Friday, June 20, 2008

7.14 Sub Rosa

Rating: 2

The Enterprise visits Caldos, a world terraformed in the likeness of the Scottish highlands, to attend the memorial service of Beverly Crusher’s grandmother. A mysterious man leaves a red camilla on her grave, and it is later revealed that he was her lover. He is a ‘ghost’, a lover to a long succession of women in Crusher’s family, able to take corporeal form from time to time, and dependent on the flame from a special heirloom candle, passed down from generation to generation.

Comments

This episode was written by Brannan Braga, from a story by Jeri Taylor, and is directed by Jonathan Frakes.

Unfortunately, after the dismal failures of every other Trek episode featuring Irish or Scottish charicatures (for example, the NextGen episode Up the Long Ladder, or the VOY episode spirit folk, I got the creeps early on when a character started spouting off in a supposed Scottish accent.

One of the gravestones in the cemetary bears the name ‘McFly’, which could be a tribute to the Back to the Future movie trilogy.

Nits

Beverly asks Troi to accompany her to the house, and Troi agrees. Together, they walk out of scene. In the next scene, as Picard talks to the governor, Troi appears in the background, talking to a villager. Did she change her mind?

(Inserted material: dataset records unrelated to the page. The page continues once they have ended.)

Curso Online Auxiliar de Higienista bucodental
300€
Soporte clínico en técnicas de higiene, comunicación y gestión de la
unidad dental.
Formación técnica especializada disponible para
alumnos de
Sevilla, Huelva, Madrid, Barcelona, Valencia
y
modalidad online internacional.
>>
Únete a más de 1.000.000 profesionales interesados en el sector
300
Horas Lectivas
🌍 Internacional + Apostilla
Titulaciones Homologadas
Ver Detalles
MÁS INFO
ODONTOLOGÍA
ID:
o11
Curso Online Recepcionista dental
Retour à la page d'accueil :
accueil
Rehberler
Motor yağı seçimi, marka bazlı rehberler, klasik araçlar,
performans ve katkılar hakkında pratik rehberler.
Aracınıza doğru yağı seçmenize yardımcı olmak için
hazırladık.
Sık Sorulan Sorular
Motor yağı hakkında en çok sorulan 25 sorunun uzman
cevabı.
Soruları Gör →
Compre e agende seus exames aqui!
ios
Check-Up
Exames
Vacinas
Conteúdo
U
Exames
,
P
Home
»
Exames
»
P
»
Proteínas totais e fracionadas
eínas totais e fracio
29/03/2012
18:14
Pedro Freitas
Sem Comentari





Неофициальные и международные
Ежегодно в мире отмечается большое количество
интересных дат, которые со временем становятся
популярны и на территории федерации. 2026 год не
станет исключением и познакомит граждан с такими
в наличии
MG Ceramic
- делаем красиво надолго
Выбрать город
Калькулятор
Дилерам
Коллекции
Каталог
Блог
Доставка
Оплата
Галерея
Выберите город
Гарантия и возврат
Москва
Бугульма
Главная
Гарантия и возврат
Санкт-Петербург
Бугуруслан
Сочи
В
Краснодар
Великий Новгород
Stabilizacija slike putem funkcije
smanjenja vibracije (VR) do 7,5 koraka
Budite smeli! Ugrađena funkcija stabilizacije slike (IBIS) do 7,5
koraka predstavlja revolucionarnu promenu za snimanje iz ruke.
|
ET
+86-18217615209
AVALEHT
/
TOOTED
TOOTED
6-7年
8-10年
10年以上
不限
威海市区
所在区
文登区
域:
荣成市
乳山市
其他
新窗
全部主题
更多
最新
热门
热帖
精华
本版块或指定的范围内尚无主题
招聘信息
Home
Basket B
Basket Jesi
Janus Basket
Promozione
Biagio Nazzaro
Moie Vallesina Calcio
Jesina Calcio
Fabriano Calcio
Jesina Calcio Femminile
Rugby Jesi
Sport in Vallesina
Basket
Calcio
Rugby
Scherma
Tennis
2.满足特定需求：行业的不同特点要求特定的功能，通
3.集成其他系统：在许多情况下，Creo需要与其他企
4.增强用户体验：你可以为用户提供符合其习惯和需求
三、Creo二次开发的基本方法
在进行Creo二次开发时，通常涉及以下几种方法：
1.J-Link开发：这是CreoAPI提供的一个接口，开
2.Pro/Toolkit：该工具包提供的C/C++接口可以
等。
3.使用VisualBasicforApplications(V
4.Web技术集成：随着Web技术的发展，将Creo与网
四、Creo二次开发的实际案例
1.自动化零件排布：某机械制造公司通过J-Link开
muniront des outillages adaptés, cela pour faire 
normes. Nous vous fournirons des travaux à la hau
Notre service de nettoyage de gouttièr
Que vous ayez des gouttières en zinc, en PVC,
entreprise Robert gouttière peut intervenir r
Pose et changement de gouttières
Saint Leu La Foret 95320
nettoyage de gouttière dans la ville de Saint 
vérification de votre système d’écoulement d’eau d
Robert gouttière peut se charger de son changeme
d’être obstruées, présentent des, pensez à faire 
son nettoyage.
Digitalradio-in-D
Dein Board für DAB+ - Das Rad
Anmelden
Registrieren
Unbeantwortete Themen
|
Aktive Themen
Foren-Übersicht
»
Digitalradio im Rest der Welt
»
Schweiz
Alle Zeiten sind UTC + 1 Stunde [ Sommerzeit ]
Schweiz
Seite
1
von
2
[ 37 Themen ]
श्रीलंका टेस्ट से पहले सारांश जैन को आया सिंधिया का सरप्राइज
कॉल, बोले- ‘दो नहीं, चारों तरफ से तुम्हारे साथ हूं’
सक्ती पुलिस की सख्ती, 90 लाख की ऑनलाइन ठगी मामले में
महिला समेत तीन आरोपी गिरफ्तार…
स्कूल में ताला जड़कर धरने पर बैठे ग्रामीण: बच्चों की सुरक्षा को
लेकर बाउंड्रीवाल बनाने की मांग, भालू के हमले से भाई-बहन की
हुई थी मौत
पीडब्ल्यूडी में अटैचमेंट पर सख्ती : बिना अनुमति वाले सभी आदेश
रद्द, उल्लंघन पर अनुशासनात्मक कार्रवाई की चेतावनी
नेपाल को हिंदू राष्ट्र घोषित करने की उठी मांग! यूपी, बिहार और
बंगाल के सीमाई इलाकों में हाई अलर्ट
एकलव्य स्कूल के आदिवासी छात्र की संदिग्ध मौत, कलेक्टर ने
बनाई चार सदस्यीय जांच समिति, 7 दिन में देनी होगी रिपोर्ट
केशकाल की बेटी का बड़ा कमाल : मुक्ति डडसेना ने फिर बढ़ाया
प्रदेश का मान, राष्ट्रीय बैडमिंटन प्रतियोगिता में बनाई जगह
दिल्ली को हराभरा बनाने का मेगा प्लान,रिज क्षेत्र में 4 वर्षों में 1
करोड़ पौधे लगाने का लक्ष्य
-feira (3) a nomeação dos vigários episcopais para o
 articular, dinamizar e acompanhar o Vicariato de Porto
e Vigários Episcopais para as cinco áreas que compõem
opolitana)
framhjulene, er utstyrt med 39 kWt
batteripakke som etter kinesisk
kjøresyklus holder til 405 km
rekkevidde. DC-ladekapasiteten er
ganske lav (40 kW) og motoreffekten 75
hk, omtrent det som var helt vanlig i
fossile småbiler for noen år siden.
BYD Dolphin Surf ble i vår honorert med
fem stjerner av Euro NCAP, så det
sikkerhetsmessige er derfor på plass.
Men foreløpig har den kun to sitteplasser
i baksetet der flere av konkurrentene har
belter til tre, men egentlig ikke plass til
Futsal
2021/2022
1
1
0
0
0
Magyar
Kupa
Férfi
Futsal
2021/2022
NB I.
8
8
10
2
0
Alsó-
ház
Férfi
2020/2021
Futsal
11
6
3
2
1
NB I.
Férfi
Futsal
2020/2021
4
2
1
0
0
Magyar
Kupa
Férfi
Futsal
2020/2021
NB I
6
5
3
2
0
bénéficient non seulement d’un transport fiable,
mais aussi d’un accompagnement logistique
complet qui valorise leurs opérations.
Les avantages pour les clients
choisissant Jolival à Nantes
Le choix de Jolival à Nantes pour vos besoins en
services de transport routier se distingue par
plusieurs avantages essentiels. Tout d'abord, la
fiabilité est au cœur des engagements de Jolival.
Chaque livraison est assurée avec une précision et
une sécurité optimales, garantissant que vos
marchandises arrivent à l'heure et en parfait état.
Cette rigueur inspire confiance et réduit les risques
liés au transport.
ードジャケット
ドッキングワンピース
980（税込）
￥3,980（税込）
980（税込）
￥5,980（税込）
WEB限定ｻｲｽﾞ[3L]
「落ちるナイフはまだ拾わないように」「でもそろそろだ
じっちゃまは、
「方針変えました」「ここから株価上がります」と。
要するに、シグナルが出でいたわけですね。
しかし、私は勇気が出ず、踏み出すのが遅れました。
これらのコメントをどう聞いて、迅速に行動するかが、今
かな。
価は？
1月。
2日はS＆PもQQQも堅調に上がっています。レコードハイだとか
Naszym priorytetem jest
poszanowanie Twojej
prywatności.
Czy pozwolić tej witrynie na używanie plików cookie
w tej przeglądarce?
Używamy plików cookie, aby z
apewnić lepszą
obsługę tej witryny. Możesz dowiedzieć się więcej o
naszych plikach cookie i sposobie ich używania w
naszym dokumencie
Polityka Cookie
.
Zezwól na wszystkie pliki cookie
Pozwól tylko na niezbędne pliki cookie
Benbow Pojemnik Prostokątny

Early on in the piece, a man who knew Crusher’s grandmother and appeared to have some knowledge of what befell her bursts into the house without knocking and, when confronted by Crusher, proceeds to aggressively yell at her that she should douse the candle. Of course, faced with this assault, Crusher kicks him out. If he really wanted to share some knowledge, why would he take such an adversarial approach? Why not attempt to make friends first, then sit down and in calmer tones, impart his knowledge? I know why: because he is following the goofy script, and it would be a short show if he didn’t!

Memorable Moments

•    Crusher’s weird solo sex scenes

Quotable Quotes

"I’m not seeing anybody. I met someone, that’s all."